Even with more than six decades in my rear-view mirror, I hear pretty well. (Okay, some of my wife’s chore requests may not always come through, but let’s not go there).
That said, like an estimated 30 million Americans, I probably have (“suffer” is the au courant word of choice, though it insults the word’s meaning) some degree of hearing loss. For most people, it’s a natural part of aging.
And so, it was good news for ears (and brains, since hearing loss is associated with cognitive decline and depression) that came down the pike last week, when the Food and Drug Administration, in line with President Biden’s executive order of last year, decided to allow hearing aids to be sold to adults without a prescription, over the counter and online. The new rule could be implemented as soon as October.
The high costs of hearing exams and of hearing aids, which can cost thousands of dollars, are not covered by basic Medicare or many insurance plans. That has discouraged millions of the hearing-impaired from getting tested and buying aids.
We hear (if faintly) that some audiologists are complaining about what is about to become the new normal, but, hey, that’s the way the audiometer crumbles.
Being able to obtain hearing aids, like eyeglasses, without a doctor’s permission makes sense. After all, we have, and cherish, autonomy in many more consequential matters of health and life.
And it raises an interesting question: Why should any—or, at least, so many—medicines require a doctor’s prescription, or “scrip,” in the first place?
Yes, there are drugs, like opioids and narcotics, about which a reasonable argument can be made that their more ready availability would be inherently harmful, both to those using them and to society as a whole.

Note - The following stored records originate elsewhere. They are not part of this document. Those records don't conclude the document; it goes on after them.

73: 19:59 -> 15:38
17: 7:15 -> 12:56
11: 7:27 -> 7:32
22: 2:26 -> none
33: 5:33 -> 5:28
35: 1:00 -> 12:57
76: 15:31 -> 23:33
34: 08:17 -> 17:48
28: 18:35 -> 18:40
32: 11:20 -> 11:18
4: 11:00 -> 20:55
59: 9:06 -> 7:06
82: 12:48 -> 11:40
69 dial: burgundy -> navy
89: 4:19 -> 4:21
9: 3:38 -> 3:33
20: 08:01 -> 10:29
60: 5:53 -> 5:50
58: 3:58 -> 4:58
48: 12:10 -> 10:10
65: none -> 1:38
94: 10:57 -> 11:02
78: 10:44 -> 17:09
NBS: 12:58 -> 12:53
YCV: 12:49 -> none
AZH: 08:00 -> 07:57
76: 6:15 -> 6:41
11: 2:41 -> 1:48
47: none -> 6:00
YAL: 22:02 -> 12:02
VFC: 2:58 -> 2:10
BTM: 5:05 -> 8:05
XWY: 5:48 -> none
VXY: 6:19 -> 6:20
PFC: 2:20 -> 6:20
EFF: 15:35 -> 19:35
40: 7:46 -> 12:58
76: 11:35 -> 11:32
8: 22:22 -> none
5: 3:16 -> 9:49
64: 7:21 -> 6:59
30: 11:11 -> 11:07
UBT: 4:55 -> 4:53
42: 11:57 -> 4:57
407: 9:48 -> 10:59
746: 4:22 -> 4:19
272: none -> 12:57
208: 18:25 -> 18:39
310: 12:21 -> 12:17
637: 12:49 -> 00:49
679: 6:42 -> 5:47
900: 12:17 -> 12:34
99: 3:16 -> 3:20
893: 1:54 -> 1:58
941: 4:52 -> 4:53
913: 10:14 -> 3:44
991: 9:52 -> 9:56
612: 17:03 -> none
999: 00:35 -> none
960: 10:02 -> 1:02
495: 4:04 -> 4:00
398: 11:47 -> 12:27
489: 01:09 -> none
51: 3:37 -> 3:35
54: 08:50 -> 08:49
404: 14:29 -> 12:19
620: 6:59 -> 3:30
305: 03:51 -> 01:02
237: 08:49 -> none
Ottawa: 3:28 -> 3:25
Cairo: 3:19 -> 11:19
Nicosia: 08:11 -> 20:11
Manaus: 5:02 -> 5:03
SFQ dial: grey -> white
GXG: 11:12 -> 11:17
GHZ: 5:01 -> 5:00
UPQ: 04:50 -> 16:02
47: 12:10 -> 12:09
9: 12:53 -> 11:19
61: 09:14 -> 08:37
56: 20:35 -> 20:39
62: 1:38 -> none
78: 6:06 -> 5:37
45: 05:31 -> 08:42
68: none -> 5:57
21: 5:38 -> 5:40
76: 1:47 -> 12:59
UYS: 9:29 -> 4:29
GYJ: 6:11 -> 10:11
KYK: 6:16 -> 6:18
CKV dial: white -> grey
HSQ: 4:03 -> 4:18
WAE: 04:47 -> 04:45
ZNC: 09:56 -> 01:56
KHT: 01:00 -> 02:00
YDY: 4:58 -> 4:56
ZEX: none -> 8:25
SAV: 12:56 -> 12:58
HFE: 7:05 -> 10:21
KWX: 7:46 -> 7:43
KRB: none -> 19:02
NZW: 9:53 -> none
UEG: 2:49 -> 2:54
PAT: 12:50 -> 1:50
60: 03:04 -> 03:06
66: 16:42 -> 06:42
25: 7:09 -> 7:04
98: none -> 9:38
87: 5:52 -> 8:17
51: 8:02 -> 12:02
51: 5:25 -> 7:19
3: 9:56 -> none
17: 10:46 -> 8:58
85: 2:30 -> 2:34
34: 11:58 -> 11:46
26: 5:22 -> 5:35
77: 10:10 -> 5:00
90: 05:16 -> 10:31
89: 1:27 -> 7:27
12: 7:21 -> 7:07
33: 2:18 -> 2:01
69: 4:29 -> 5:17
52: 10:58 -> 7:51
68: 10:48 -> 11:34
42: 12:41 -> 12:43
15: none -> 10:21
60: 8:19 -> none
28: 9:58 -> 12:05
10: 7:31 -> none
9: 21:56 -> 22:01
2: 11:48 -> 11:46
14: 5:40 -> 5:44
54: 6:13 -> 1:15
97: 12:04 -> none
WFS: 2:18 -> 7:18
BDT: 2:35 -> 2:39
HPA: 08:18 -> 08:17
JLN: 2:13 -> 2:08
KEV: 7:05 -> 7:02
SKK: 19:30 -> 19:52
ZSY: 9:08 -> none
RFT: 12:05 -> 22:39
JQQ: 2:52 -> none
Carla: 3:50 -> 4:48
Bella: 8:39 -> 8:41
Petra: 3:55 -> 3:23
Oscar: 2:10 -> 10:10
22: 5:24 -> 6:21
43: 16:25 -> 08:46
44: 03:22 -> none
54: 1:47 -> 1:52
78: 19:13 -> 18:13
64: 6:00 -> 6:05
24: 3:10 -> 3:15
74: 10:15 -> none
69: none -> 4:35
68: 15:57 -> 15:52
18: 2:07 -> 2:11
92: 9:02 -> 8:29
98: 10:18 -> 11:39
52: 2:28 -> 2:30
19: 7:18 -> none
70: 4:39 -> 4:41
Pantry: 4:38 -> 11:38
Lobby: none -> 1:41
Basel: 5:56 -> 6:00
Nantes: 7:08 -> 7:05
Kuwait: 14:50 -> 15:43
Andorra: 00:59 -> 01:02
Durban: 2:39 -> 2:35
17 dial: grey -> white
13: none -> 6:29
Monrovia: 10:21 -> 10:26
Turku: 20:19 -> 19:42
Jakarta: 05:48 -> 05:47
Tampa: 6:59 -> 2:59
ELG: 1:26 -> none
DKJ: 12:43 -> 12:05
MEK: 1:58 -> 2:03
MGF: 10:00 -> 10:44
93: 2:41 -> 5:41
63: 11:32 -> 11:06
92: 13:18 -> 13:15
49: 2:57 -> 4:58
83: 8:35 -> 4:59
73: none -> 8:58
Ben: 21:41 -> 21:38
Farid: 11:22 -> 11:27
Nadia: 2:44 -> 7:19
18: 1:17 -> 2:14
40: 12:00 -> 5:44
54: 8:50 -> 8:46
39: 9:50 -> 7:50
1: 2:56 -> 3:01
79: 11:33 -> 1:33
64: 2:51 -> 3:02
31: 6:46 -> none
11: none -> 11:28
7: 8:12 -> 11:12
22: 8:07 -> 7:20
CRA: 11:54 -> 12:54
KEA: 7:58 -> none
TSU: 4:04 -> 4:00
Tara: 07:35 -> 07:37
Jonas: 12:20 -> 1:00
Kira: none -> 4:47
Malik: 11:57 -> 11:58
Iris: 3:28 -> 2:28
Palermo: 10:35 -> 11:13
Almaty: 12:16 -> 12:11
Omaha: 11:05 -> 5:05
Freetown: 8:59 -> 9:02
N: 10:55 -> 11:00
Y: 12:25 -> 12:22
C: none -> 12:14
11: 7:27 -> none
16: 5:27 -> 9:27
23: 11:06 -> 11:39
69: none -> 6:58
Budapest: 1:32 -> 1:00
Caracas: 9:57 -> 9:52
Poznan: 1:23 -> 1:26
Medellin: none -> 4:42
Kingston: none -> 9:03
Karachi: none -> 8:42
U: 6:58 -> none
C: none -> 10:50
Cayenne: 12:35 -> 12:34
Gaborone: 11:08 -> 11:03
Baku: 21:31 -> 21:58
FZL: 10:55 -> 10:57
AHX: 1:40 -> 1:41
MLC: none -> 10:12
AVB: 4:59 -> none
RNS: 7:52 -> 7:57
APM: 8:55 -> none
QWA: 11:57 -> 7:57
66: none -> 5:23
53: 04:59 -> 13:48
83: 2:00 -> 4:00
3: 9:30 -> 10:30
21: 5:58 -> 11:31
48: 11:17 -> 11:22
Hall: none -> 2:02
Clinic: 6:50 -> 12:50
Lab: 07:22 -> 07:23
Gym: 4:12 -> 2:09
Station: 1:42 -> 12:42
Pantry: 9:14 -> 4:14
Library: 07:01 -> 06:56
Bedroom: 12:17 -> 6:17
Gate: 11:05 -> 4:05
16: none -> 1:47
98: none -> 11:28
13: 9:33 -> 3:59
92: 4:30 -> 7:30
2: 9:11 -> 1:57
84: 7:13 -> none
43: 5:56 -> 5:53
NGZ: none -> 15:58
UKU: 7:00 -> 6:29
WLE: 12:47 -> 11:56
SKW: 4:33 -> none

The same argument, though, can be made about alcoholic beverages. Not to mention another unhealthy and addictive chemical routinely overdosed on by many of us (present writer no exception), namely, the disaccharide called sucrose (which you may know as sugar). Not only is no prescription needed for it, and not only is it widely abused, it is actively promoted by a broad assortment of companies and merchants without government interference.
What’s more, many over-the-counter drugs, like acetaminophen (brand name Tylenol) and magnesium sulfate (Epsom salts), carry the potential of fatal overdoses. No scrip needed for those potential poisons either.
And, outside the realm of drugs, we can readily buy all sorts of potentially dangerous things. No professionals’ prescriptions are required for purchasing knives, guns or caustic chemicals.
No responsible person would ever opt to buy and use an antibiotic or antifungal medication, or anticoagulant or beta blocker, or even a sedative, without first discussing with a medical professional whether the drug was indicated and safe for the patient to take. (And, as far as irresponsible people are concerned, they have no lack of other easy and legal ways of harming themselves.)
But, once a citizen, having done due research and consultation, deems a drug appropriate, why should he not have the option of simply… buying it? Like he can a beer or donut? And, while the economics here are complicated, deregulating many prescription drugs would likely result in lower prices for them.
As it happens, more than 700 drugs that required a doctor’s prescription 20 years ago no longer do, according to the Consumer Healthcare Products Association. There are likely hundreds more that are entirely safe for consumers to use on their own but are still unobtainable without a visit to a doctor and a prescription.
Shouldn’t people be trusted to, after consultation with a medical professional (and, if indicated, a halachic authority), make their own decisions about what to put in or on their bodies?
Yes, lines need to be drawn. As noted above, there are some drugs whose regulation by government arguably makes sense. But it doesn’t take an absolutist libertarian mindset to acknowledge that allowing adults to purchase medicines that they have, after due research and consultation, deemed useful isn’t a crazy idea.
In fact, it may well be one whose time has come.